Jem Cohen até poderá ser mais conhecido, já que por diversas vezes algumas obras suas foram exibidas no Indie e no curtas de Vila do Conde. Seja como for, procura-se agora dar-lhe esse corpo, na descoberta de um conjunto de 14 obras, entre 1996 e este ano, que porventura ainda falta a muitos de nós.

No Foco da secção Silvestre vamos encontrar o trabalho da dupla Gusztáv Hámos, húngaro, e a alemã Katja Pratschke, cujo percurso foi influenciado pela fotografia, video e película, embora sempre encarado de um ponto de vista orgânico. Fica desde já no alto a fasquia para outra descoberta a trilhar novos caminhos da imagem em movimento.

Tradicionalmente, a secção IndieMusic movimenta um natural interesse, complementado, de resto, pela movida do IndieByNight. Uma das novidades deste ano é a inclusão de uma nova sala, o novo Cineteatro Capitólio/Teatro Raul Solado, a abraçar as nove sessões do IndieMusic ao ar livre, com a particularidade de se poder beber uma cerveja Musa.

Fica no ar ainda a presença de Stuart Staples, o frontman dos Tindersticks, a regressar ao nosso país, não para tocar, mas para apresentar o seu primeiro filme Minute Bodies: The Intimate World of F. Percy Smith, com direito a apresentação na Cinemateca.

A força do cinema tuga

Colo, Teresa Villaverde, o filme de abertura

O cinema tuga está bem e recomenda-se. As secções competitivas, de longas e curtas, estão a rebentar pelas costuras com propostas inovadoras dos novos caminhos do cinema português. Como sempre, a teimosia de um cinema ferozmente personalizado em crescente fonte de vitalidade. Já a secção internacional apresenta uma safra de propostas de novos realizadores a que estaremos obviamente atentos.
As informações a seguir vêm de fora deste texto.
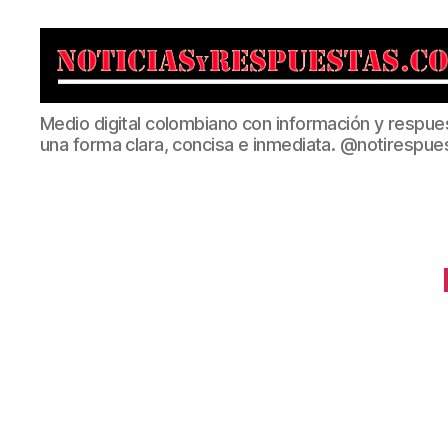
Noticias
Medio digital colombiano con información y respue
y
una forma clara, concisa e inmediata. @notirespue
Respuestas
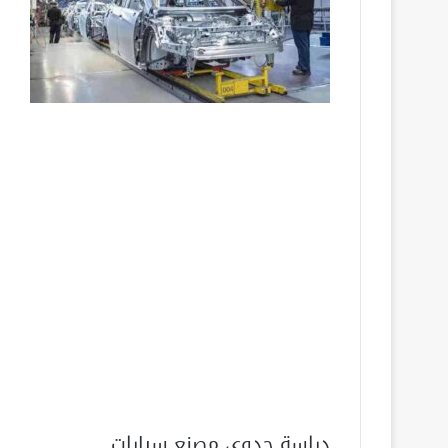
دراسة جدوى مصنع سيارات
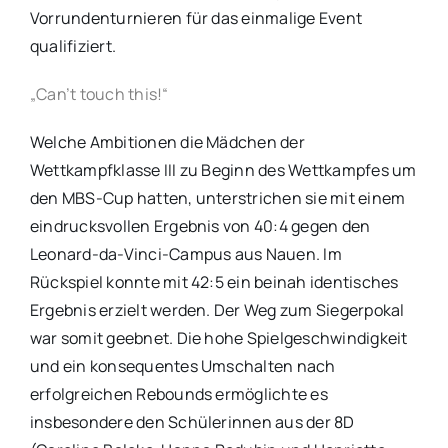
Vorrundenturnieren für das einmalige Event
qualifiziert.
„Can’t touch this!“
Welche Ambitionen die Mädchen der
Wettkampfklasse III zu Beginn des Wettkampfes um
den MBS-Cup hatten, unterstrichen sie mit einem
eindrucksvollen Ergebnis von 40:4 gegen den
Leonard-da-Vinci-Campus aus Nauen. Im
Rückspiel konnte mit 42:5 ein beinah identisches
Ergebnis erzielt werden. Der Weg zum Siegerpokal
war somit geebnet. Die hohe Spielgeschwindigkeit
und ein konsequentes Umschalten nach
erfolgreichen Rebounds ermöglichte es
insbesondere den Schülerinnen aus der 8D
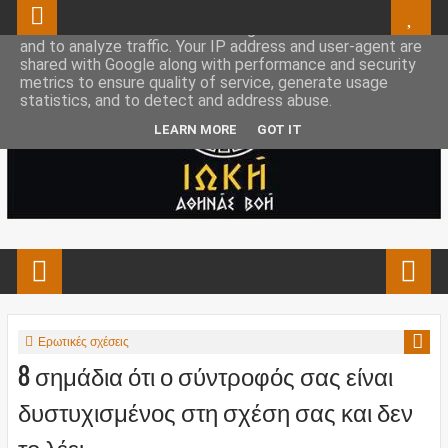
This site uses cookies from Google to deliver its services
and to analyze traffic. Your IP address and user-agent are
shared with Google along with performance and security
metrics to ensure quality of service, generate usage
statistics, and to detect and address abuse.
LEARN MORE
GOT IT
Ερωτικές σχέσεις
8 σημάδια ότι ο σύντροφός σας είναι
δυστυχισμένος στη σχέση σας και δεν
το λέει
Colo, de Teresa Villaverde, exibido em competição na Seleção Oficial para o Urso de Ouro em Berlim, recebe honras de abertura oficial do Indie, refletindo o lado galopante de crise que afectou uma classe impreperada para lidar com o downgrade social. Mas Colo é apenas o porta estandarte de quatro dezenas de filmes nacionais – com seis longas e 18 curtas a concurso – que importa desbravar, naquela que é a maior embaixada portuguesa de sempre.

Para além destes, teremos ainda um conjunto de filmes, sendo que alguns deles ainda em versões de trabalho –  exibidos dentro das Lisbon Screenings, numa iniciativa da Portugal Film – Agência Internacional de Cinema Português, mais dedicado a programadores, distribuidores e agentes.

Lá mais à noite, como sempre estão garantidos os sustos e gritinhos na secção Boca do Inferno, tradicionalmente muito procurada pelo público. Este ano, com dois pontos de interesse fortíssimo – a descarga de adrenalina e balas, de Free Fire, de Ben Wheatley, num estudo esquemático da ação com uma piscadela de olho a Tarantino, e Raw, o tal filme choque que provocou manchetes o ano passado quando várias pessoas se sentiram indispostas na sua passagem na Quinzena, em Cannes. O filme da francesa Julia Ducournau, que aborda de uma forma provocante os temas das praxes académicas e o canibalismo, viria mesmo a vencer o prémio FIPRESCI.

Pelo menu disponível, parece-nos inquestionável que se prepara mais uma edição memorável do IndieLisboa. Seguramente para alimentar o vício dos dependentes de cinema independente.